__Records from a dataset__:
++++++
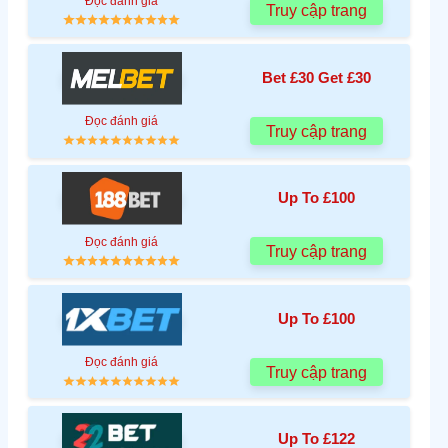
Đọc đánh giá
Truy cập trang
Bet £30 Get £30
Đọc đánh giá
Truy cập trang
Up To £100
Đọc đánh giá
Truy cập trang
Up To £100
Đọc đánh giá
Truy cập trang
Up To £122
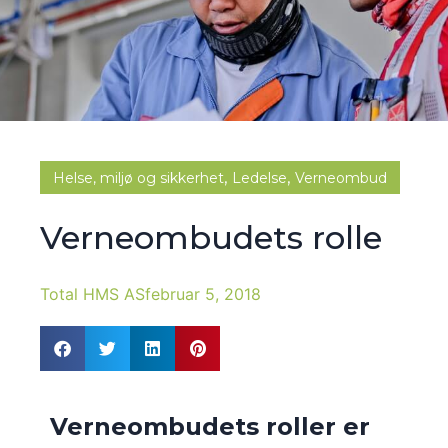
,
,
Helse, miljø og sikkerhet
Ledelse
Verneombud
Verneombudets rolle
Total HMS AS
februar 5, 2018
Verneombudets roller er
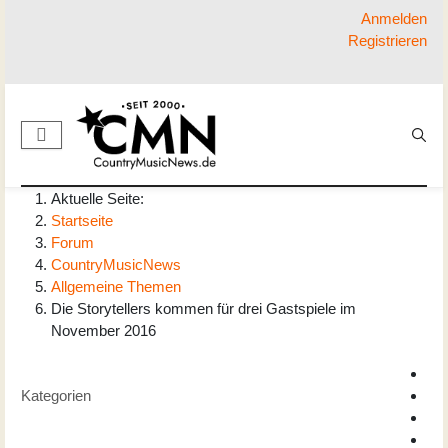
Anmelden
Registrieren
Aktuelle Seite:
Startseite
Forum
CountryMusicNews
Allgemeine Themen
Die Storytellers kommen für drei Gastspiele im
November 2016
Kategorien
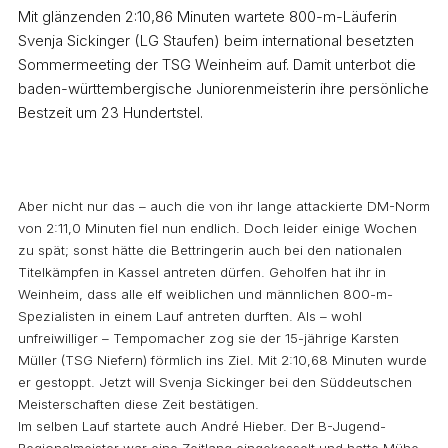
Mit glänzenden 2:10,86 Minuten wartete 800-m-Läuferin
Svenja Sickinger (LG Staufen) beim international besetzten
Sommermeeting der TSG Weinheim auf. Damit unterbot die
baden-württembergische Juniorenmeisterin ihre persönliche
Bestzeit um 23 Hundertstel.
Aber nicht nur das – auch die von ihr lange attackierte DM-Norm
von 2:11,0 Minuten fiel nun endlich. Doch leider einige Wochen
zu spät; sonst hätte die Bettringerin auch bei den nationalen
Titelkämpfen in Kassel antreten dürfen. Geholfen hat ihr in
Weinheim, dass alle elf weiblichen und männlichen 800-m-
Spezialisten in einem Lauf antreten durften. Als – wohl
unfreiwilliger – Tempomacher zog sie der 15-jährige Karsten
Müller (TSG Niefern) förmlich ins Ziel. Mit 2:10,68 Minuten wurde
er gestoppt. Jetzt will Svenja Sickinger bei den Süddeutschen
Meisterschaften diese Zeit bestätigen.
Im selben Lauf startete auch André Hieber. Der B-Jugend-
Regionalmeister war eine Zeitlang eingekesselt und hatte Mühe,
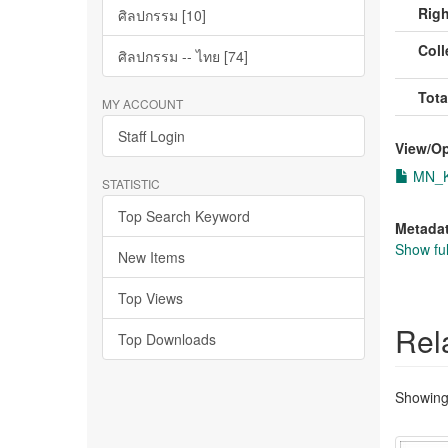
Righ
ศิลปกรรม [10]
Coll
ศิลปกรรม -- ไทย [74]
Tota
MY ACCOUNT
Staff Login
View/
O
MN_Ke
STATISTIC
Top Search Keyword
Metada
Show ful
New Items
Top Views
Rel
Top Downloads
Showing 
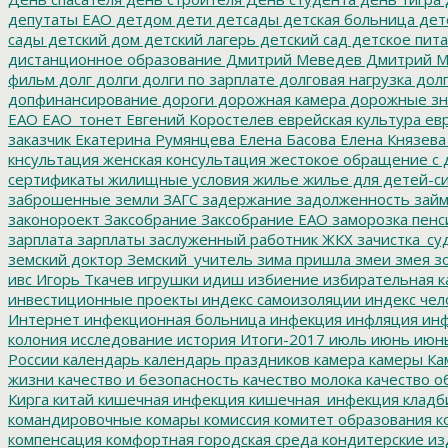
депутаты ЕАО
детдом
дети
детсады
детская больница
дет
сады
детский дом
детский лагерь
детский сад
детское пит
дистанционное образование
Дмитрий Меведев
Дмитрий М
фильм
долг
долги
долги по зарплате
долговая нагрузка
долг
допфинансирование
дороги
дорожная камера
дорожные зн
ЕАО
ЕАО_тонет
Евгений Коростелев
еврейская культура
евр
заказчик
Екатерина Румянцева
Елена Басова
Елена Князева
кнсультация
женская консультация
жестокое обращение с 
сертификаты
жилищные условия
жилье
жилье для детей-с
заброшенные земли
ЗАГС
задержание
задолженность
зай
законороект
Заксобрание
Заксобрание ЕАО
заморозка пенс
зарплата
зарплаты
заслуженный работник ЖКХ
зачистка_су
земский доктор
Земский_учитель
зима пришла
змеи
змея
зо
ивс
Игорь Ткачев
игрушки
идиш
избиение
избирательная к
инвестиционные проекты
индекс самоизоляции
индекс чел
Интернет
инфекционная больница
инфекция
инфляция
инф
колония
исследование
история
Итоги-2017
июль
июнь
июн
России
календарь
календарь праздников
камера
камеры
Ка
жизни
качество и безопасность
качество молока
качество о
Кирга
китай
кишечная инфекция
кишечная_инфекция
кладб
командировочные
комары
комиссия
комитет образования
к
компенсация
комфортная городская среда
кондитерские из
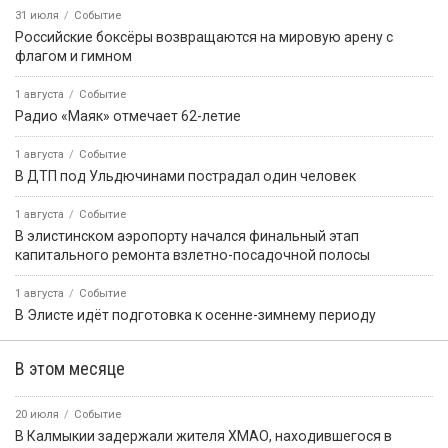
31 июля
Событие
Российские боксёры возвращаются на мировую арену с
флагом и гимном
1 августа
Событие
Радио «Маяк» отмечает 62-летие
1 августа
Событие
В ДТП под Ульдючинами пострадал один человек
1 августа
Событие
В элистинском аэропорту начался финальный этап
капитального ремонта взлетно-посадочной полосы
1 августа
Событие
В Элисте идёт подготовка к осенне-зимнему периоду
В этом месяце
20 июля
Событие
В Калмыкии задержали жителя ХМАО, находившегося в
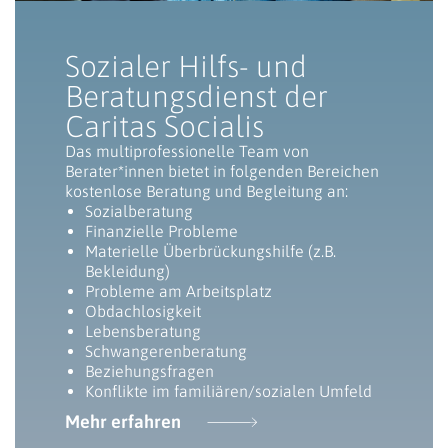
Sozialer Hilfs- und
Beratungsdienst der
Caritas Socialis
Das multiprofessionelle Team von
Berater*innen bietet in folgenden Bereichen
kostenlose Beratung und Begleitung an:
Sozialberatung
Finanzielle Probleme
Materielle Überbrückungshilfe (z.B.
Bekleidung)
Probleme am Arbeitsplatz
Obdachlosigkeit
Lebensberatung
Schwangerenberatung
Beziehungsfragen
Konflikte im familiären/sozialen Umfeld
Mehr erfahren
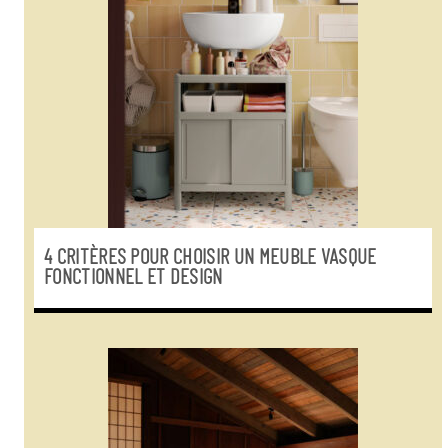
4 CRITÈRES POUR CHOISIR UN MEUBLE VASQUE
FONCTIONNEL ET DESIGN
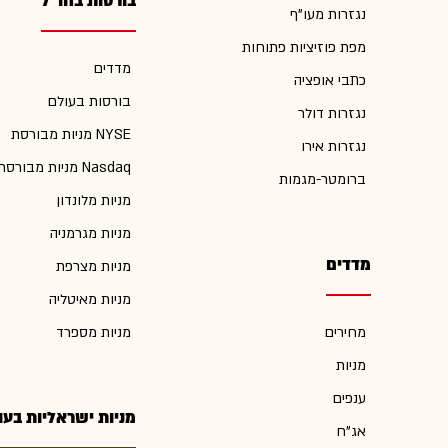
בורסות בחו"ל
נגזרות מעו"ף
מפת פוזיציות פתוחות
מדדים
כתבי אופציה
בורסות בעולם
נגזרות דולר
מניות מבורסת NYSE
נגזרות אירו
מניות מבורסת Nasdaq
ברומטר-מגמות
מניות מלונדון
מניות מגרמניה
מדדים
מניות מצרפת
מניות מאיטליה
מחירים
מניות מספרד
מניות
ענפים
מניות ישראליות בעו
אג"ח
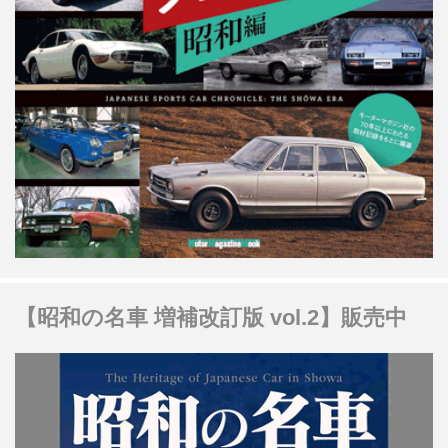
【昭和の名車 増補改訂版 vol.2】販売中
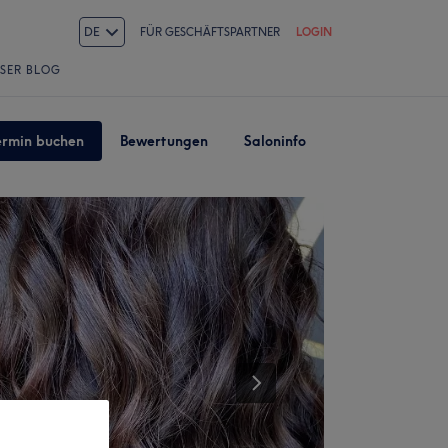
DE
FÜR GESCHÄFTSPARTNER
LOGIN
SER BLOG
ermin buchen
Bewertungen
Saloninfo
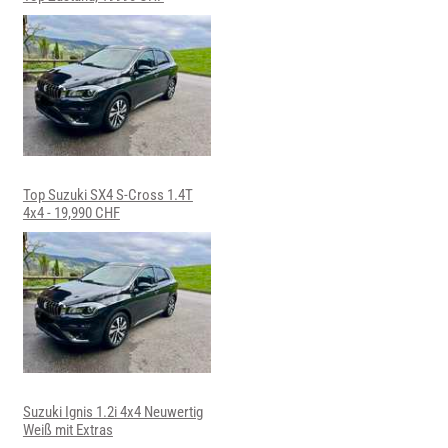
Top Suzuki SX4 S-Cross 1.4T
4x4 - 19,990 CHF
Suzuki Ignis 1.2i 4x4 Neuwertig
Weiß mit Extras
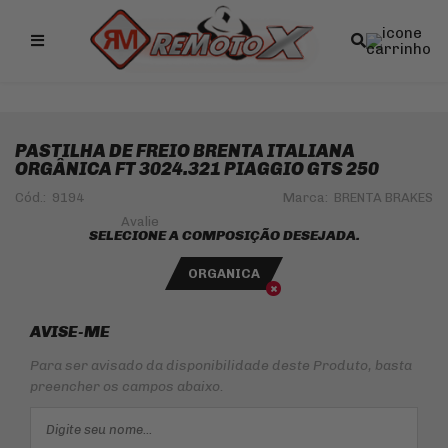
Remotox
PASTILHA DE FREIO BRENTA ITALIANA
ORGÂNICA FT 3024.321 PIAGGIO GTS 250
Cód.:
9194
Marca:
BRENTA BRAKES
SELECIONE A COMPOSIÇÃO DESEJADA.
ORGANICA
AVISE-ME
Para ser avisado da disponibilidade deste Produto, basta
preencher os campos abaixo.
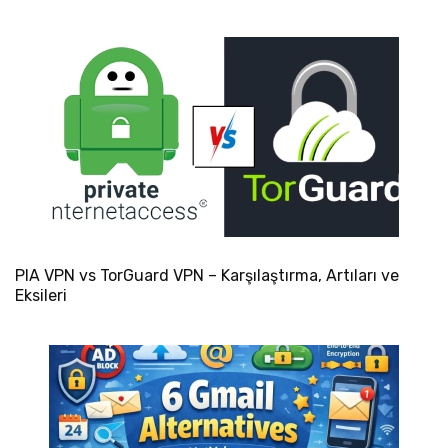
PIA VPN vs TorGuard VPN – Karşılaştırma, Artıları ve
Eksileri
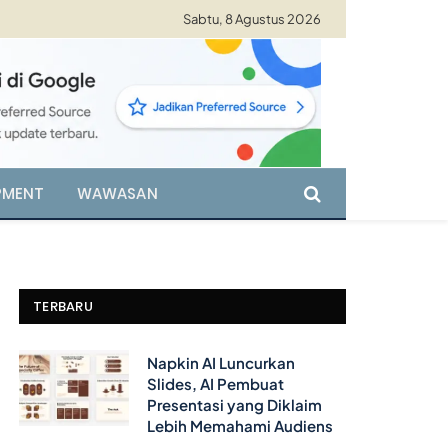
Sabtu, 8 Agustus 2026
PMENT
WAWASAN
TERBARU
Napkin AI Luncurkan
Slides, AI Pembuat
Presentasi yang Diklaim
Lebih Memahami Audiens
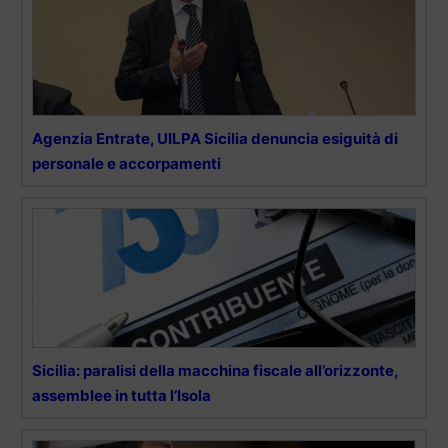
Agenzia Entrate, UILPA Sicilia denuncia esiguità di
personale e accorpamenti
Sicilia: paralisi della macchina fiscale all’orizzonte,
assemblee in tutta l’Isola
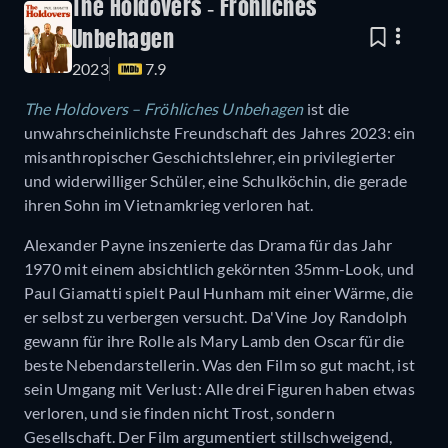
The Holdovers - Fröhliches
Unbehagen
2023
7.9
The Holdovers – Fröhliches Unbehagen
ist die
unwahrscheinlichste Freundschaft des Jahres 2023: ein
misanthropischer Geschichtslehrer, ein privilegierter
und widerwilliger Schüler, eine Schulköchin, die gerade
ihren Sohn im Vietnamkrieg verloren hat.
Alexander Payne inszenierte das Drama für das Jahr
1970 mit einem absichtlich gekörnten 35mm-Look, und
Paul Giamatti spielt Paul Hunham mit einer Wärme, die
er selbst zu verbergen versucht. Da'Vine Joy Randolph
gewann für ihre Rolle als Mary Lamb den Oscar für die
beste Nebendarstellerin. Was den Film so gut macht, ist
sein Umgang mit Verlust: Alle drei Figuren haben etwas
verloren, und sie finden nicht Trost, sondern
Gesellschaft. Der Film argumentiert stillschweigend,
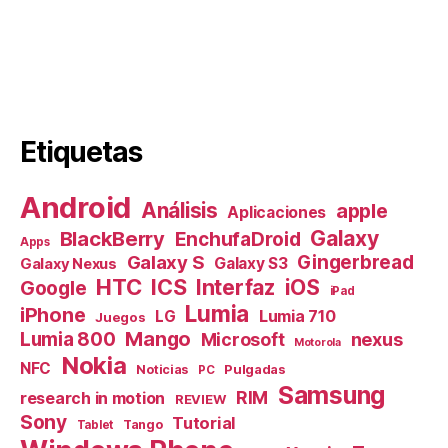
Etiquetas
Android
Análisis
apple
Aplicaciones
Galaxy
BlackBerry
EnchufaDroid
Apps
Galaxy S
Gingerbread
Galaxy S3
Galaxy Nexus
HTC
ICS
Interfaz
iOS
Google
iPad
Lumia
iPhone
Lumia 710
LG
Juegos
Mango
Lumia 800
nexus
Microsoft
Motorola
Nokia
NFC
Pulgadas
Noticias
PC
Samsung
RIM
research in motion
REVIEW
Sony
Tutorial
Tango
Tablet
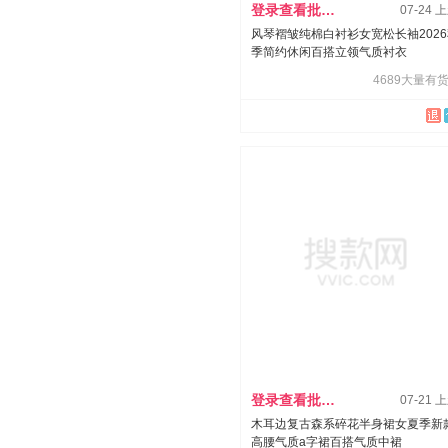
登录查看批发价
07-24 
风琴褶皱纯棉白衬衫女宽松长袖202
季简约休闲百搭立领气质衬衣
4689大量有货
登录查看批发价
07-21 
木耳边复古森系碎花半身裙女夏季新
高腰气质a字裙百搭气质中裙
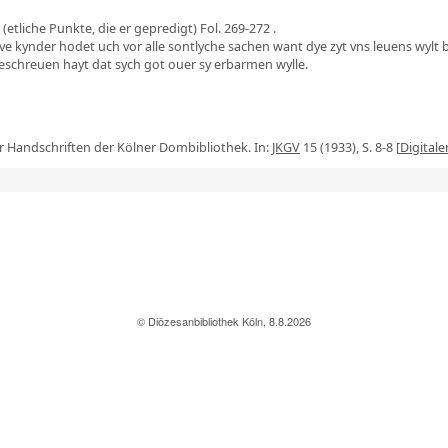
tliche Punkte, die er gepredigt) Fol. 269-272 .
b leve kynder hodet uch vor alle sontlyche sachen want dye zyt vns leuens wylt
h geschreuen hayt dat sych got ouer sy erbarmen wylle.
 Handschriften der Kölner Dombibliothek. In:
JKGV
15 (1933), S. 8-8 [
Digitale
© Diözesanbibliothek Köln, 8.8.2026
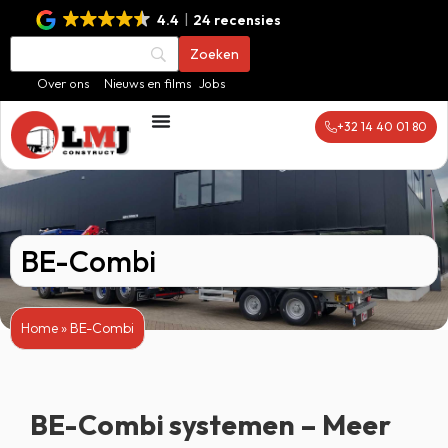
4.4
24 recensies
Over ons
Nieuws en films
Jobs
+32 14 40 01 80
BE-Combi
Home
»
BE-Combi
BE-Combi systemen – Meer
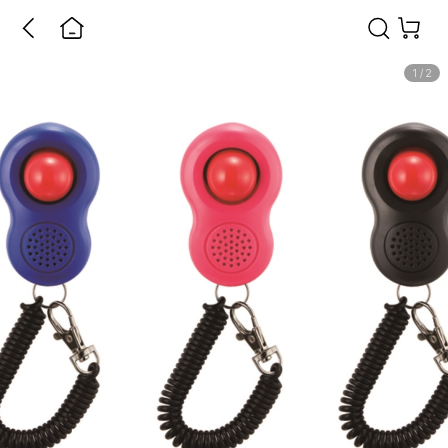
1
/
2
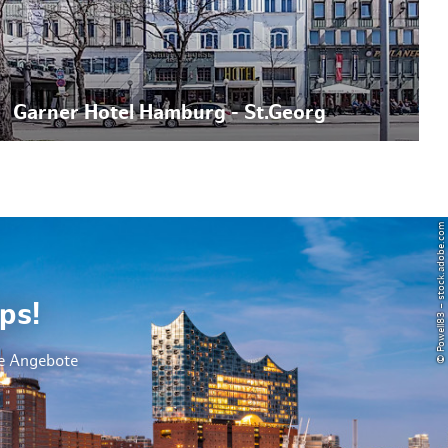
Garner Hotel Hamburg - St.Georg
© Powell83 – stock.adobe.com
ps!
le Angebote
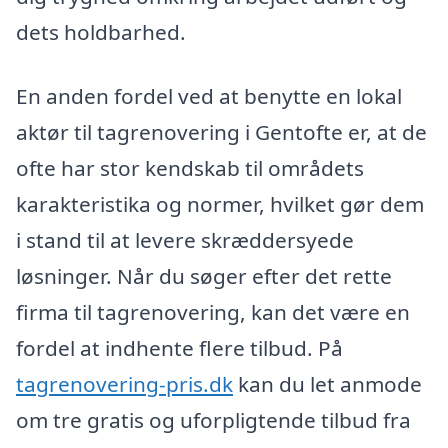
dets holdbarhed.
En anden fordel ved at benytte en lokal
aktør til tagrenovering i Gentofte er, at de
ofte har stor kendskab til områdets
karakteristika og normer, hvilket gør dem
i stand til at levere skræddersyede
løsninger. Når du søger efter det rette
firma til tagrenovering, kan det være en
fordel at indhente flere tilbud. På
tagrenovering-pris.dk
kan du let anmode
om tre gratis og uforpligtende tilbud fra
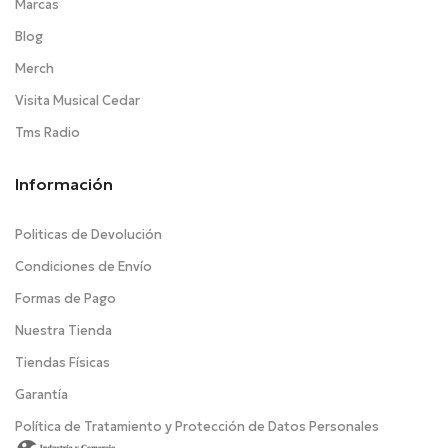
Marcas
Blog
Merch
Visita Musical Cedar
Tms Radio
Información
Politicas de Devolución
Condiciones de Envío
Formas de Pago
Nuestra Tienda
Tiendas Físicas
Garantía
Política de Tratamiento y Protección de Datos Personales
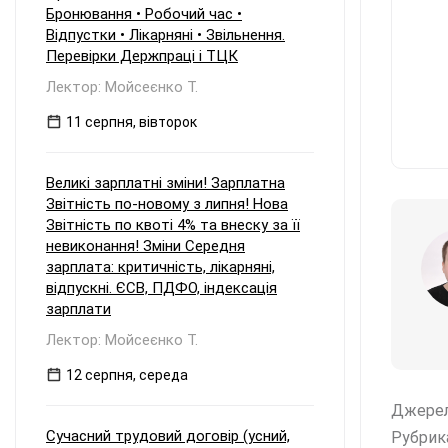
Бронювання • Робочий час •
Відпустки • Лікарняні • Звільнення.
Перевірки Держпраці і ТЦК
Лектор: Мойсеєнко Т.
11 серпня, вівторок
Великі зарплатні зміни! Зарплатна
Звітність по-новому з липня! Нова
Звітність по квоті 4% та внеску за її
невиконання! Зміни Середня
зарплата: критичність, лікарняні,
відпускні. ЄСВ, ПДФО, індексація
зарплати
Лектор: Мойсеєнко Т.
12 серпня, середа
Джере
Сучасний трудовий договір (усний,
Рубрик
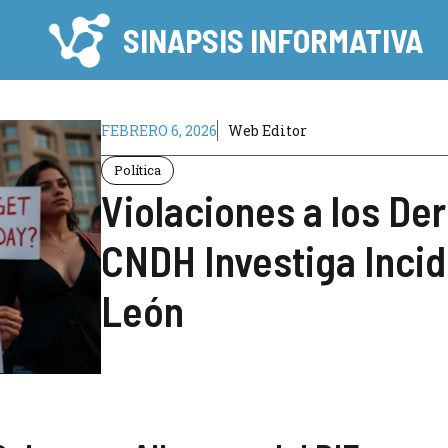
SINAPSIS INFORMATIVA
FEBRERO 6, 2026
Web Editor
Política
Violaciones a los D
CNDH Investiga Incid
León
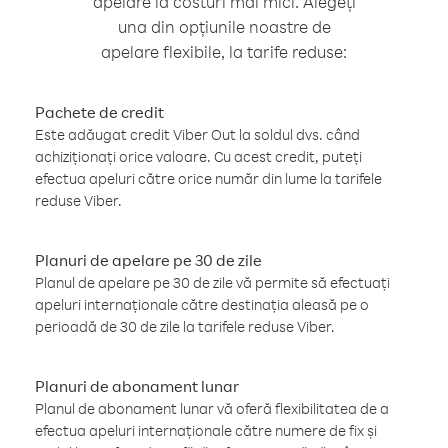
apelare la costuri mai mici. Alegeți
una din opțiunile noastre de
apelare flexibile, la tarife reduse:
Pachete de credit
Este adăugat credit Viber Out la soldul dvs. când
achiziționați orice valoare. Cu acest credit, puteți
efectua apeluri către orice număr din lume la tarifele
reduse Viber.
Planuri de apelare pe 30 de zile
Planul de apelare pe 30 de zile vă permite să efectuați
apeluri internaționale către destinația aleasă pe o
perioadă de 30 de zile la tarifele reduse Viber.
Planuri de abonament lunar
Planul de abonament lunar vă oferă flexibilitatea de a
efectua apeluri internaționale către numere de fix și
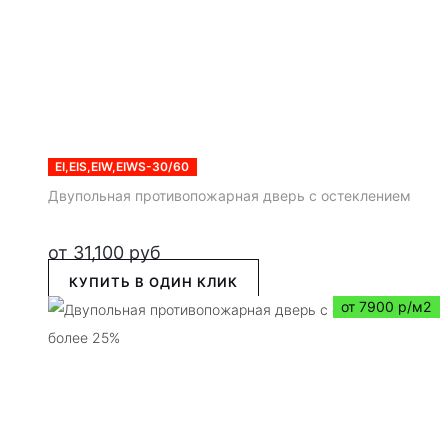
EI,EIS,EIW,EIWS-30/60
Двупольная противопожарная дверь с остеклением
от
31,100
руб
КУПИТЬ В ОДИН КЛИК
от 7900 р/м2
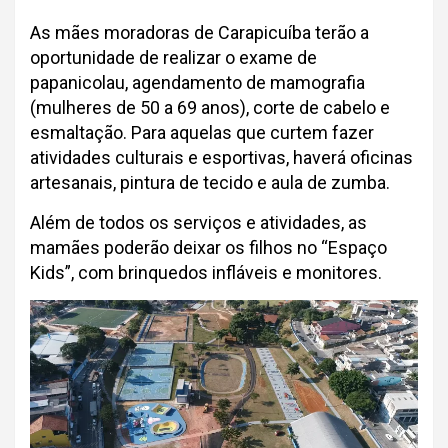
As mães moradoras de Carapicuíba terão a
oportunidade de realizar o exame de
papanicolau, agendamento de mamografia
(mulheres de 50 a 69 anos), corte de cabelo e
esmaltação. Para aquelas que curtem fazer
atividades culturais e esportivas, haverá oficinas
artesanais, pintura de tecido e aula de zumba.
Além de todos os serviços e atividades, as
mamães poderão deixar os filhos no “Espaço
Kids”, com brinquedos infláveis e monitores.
++++++
__Task instructions__: Only the lines above that hold "серпня" are wanted. Show every one of them.

__Written reply__:
11 серпня, вівторок
12 серпня, середа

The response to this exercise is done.